'Comedy Limited' with SQL Server

  • HighPlainsDBA - Monday, August 27, 2018 12:07 PM

    The comma-separated value (CSV) file format ... When done properly, it is the best, probably the only, convention for representing tabular data in a text file. It works.

    Eh? What is inherently superior about the comma as a delimiter? 

    I completely agree that MS has been dropping the ball for years on this.

    The best delimiter in my experience is the one that isn't in any of the text you are trying to delimit.

    The biggest challenge is often figuring out if a column has a numeric or text value (i.e. zip codes and NDC codes)

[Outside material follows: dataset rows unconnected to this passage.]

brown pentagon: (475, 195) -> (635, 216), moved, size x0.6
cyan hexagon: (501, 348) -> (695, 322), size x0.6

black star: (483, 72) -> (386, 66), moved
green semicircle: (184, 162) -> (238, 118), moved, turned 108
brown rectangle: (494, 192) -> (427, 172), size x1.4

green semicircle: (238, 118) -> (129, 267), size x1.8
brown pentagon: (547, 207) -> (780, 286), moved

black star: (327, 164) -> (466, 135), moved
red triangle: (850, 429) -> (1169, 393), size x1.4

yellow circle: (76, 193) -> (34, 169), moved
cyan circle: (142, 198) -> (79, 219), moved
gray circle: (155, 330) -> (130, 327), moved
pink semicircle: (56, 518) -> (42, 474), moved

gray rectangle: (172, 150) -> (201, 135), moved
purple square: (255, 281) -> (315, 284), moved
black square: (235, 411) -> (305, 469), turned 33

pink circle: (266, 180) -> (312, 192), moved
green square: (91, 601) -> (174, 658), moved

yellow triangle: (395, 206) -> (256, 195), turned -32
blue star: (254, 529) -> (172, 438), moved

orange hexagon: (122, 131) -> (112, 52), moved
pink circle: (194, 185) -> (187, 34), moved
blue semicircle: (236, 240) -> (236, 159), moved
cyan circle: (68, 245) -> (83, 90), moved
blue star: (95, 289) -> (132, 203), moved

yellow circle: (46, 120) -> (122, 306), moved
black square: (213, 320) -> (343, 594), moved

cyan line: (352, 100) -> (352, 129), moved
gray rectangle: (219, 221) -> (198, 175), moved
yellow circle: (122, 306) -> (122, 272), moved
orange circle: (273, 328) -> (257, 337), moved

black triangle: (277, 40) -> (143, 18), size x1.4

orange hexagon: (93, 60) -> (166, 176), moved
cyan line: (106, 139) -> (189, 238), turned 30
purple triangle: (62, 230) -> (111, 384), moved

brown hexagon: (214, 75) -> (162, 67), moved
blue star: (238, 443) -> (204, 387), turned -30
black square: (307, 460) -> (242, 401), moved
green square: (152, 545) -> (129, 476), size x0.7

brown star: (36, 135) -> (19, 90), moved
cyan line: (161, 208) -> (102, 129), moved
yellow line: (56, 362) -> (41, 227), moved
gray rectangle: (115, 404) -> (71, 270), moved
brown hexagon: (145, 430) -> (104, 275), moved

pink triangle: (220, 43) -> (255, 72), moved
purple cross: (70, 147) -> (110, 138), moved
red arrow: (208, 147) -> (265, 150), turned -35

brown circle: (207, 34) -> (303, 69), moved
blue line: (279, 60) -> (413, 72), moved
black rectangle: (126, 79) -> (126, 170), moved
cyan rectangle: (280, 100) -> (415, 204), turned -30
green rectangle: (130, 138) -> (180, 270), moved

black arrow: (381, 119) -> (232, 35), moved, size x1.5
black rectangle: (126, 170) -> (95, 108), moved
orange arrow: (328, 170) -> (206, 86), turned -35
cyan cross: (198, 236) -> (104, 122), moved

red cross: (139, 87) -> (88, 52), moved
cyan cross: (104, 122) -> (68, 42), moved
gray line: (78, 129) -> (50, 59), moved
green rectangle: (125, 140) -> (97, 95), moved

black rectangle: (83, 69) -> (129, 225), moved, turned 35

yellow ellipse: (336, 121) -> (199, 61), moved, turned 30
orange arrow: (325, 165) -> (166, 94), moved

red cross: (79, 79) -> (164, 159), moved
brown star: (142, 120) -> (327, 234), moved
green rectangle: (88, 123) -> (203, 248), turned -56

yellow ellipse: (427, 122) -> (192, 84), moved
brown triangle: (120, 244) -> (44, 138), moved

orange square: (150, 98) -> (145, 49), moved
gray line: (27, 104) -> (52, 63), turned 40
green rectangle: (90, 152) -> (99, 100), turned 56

    412-977-3526 call/text

  • robert.sterbal 56890 - Monday, August 27, 2018 12:16 PM

    HighPlainsDBA - Monday, August 27, 2018 12:07 PM

    The comma-separated value (CSV) file format ... When done properly, it is the best, probably the only, convention for representing tabular data in a text file. It works.

    Eh? What is inherently superior about the comma as a delimiter? 

    I completely agree that MS has been dropping the ball for years on this.

    The best delimiter in my experience is the one that isn't in any of the text you are trying to delimit.

    The biggest challenge is often figuring out if a column has a numeric or text value (i.e. zip codes and NDC codes)

    I remember using * in some X12 transactions years ago. Worked pretty well. Even better is to use more than one character but don't get carried away (like using a GUID or something crazy like that). If I can be reasonably sure that it's a unique sequence, I'm fine with kicking out exceptions on the import and dealing with them on a case-by-case basis ...however, if I can scan the table for the delimiter sequence I want to use as a BEFORE I convert it then I'm even better off and shouldn't have any exceptions. 

    I just want to make sure I'm reading Monsieur Factor article correctly.

  • robert.sterbal 56890 - Monday, August 27, 2018 12:16 PM

    The best delimiter in my experience is the one that isn't in any of the text you are trying to delimit.

    That's why ASCII characters 28 thru 31 work so very well.

    http://www.asciitable.com/

    --Jeff Moden


    RBAR is pronounced "ree-bar" and is a "Modenism" for Row-By-Agonizing-Row.
    First step towards the paradigm shift of writing Set Based code:
    ________Stop thinking about what you want to do to a ROW... think, instead, of what you want to do to a COLUMN.

    Change is inevitable... Change for the better is not.


    Helpful Links:
    How to post code problems
    How to Post Performance Problems
    Create a Tally Function (fnTally)

  • You are absolutely correct. SSIS is a non starter.

    From SSMS, I should be able to import and export CSV and excel, simply and directly.

    The export is brainless for MS to do. And we need it both in SSMS and in tsql (so our powershell scripts can do it too).

    Import... if that stays in SSIS I understand (though I don't like it).

  • rafael.zimberoff - Monday, August 27, 2018 2:52 PM

    You are absolutely correct. SSIS is a non starter.

    From SSMS, I should be able to import and export CSV and excel, simply and directly.

    The export is brainless for MS to do. And we need it both in SSMS and in tsql (so our powershell scripts can do it too).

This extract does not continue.